At first this started out as every day "Did you?" questions. Like being a hero or a dancer. The ending really changed the course of this piece. :( It's very sad. You can't help what you've been through, or your past. You ARE a part of the future though. You have a future. Starting now. That's the way I look at it. You can't hold onto the past so much that you don't look to the future. And everyone is an inspiration. You are an inspiration. Great job. Keep your head up. You are going to do beautiful things with your life.

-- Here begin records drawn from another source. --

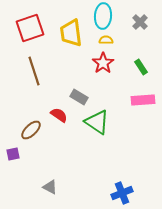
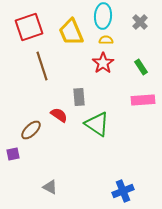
red square: moved 1 px left, 1 px up
yellow trapezoid: moved 1 px up; rotated 16 degrees counterclockwise
brown line: moved 8 px right, 5 px up
gray rectangle: rotated 54 degrees clockwise
green triangle: moved 2 px down
blue cross: moved 1 px right, 2 px up
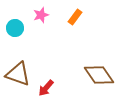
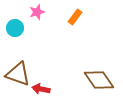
pink star: moved 4 px left, 3 px up
brown diamond: moved 5 px down
red arrow: moved 5 px left, 1 px down; rotated 60 degrees clockwise
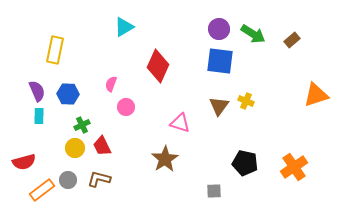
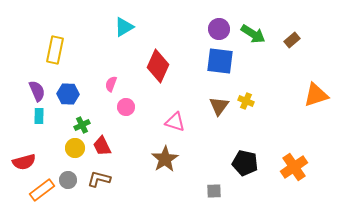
pink triangle: moved 5 px left, 1 px up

Now this piece written at first like a whining child "Did you ever want to be a loser? Someone who is bad at everything? I never wanted to be a loser... but I can't control anything." and thankfully revolving with mature insightfulness " never wanted to be abuse " And I never wanted to be raped. But I just can't control my life... Or the way that I've been shaped." Rhyming and reason at times compromises the message of a poem and that is what I feel happened here. I think you should end this differently instead of with the tone of defeat "I've always wanted to inspire others... but there's nothing inspiring about me" You write poetry so you are inspired and will inspire! ~smile always with love Cheryl~
I enjoyed this work, you were able to open yourself up and expose your hurt and sadness yet somehow not make an adolescent me, me, me, piece. I think that asking the questions of your readers bring them into the poem rather then have it all about you. There are a few things I might change but I will offer just one suggestion, 5th stanza last line:
Well this peice is something inspiring about you and this will definetly inspire others. I love the way you ended it. I can relate to that longing. I always wanted to learn to dance- so at the age of 23, I began to learn, and now I am a dancer. I like how you posed it to reader with questions. It makes it feel more reflective and relateable as they read it. Keep inspiring me!
I really liked this. It had so much emotion put into it. It is really sad to. I wanted to be a dancer and be really really well liked. I was never a dancer, but thankfully i do have a good amount of friends. It had a wonderful flow. It had a great rhyme to it also. I liked it so much. Hope you can find yourself. Much love to ya
I liked this one too. There is so much emotion given in your questions and your answers that you give. Its you that is in control of your life...for example, no one made you put these words down on a website but you...and thats inspiring to me that you can do that. Have a good day and keep smilin'
Aaaaaaaaawwwwwwwww...now I didn't think I was gonna like this poem at the beginning but now I really do! I can't really relate though cause I used to want to be a dancer (woops) I didn't make it that far but it was worth dreaming for. You wrote that peice perfectly, the flow was nice and the rhyme scheme was too. Nice job!